| YOUR ASSIGNMENT |
Lines in which "Endgerät" appears should be pulled from the data below.

| Page-level text extractions |
◇ ◇ ◇ ◇ ◇ ◇ ◇
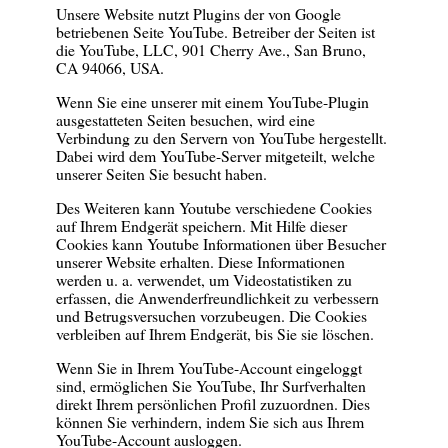
Unsere Website nutzt Plugins der von Google
betriebenen Seite YouTube. Betreiber der Seiten ist
die YouTube, LLC, 901 Cherry Ave., San Bruno,
CA 94066, USA.
Wenn Sie eine unserer mit einem YouTube-Plugin
ausgestatteten Seiten besuchen, wird eine
Verbindung zu den Servern von YouTube hergestellt.
Dabei wird dem YouTube-Server mitgeteilt, welche
unserer Seiten Sie besucht haben.
Des Weiteren kann Youtube verschiedene Cookies
auf Ihrem Endgerät speichern. Mit Hilfe dieser
Cookies kann Youtube Informationen über Besucher
unserer Website erhalten. Diese Informationen
werden u. a. verwendet, um Videostatistiken zu
erfassen, die Anwenderfreundlichkeit zu verbessern
und Betrugsversuchen vorzubeugen. Die Cookies
verbleiben auf Ihrem Endgerät, bis Sie sie löschen.
Wenn Sie in Ihrem YouTube-Account eingeloggt
sind, ermöglichen Sie YouTube, Ihr Surfverhalten
direkt Ihrem persönlichen Profil zuzuordnen. Dies
können Sie verhindern, indem Sie sich aus Ihrem
YouTube-Account ausloggen.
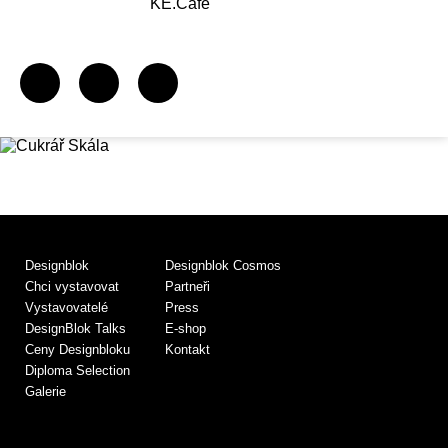
KE.Café
Designblok
Designblok Cosmos
Chci vystavovat
Partneři
Vystavovatelé
Press
DesignBlok Talks
E-shop
Ceny Designbloku
Kontakt
Diploma Selection
Galerie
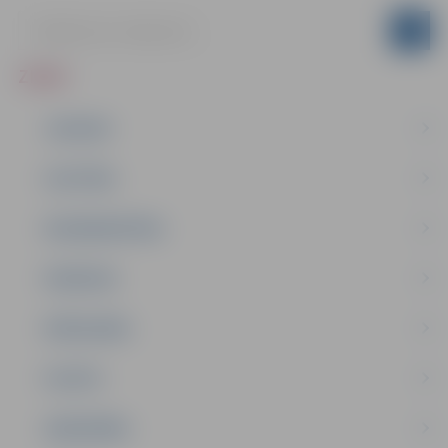
ZIŅAS
JAUNUMI
IZGLĪTĪBA
NODARBINĀTĪBA
PASĀKUMI
PAŠVALDĪBA
PILSĒTA
SABIEDRĪBA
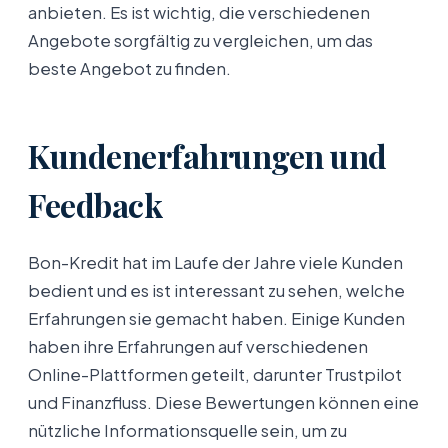
anbieten. Es ist wichtig, die verschiedenen
Angebote sorgfältig zu vergleichen, um das
beste Angebot zu finden.
Kundenerfahrungen und
Feedback
Bon-Kredit hat im Laufe der Jahre viele Kunden
bedient und es ist interessant zu sehen, welche
Erfahrungen sie gemacht haben. Einige Kunden
haben ihre Erfahrungen auf verschiedenen
Online-Plattformen geteilt, darunter Trustpilot
und Finanzfluss. Diese Bewertungen können eine
nützliche Informationsquelle sein, um zu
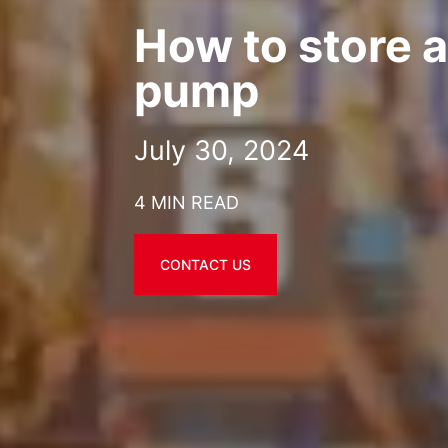
How to store 
pump
July 30, 2024
4 MIN READ
CONTACT US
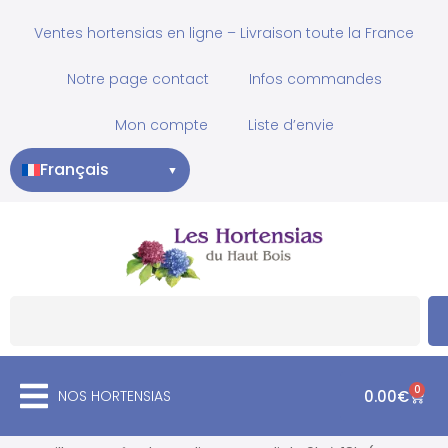
Ventes hortensias en ligne – Livraison toute la France
Notre page contact
Infos commandes
Mon compte
Liste d’envie
Français
▼
0
NOS HORTENSIAS
0.00
€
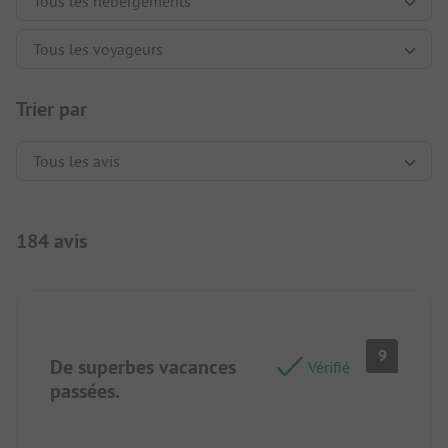
Trier par
184 avis
9
De superbes vacances
Vérifié
passées.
◇ ◇ ◇ ◇ ◇ ◇ ◇
| RESULT OF THIS TASK |
auf Ihrem Endgerät speichern. Mit Hilfe dieser
verbleiben auf Ihrem Endgerät, bis Sie sie löschen.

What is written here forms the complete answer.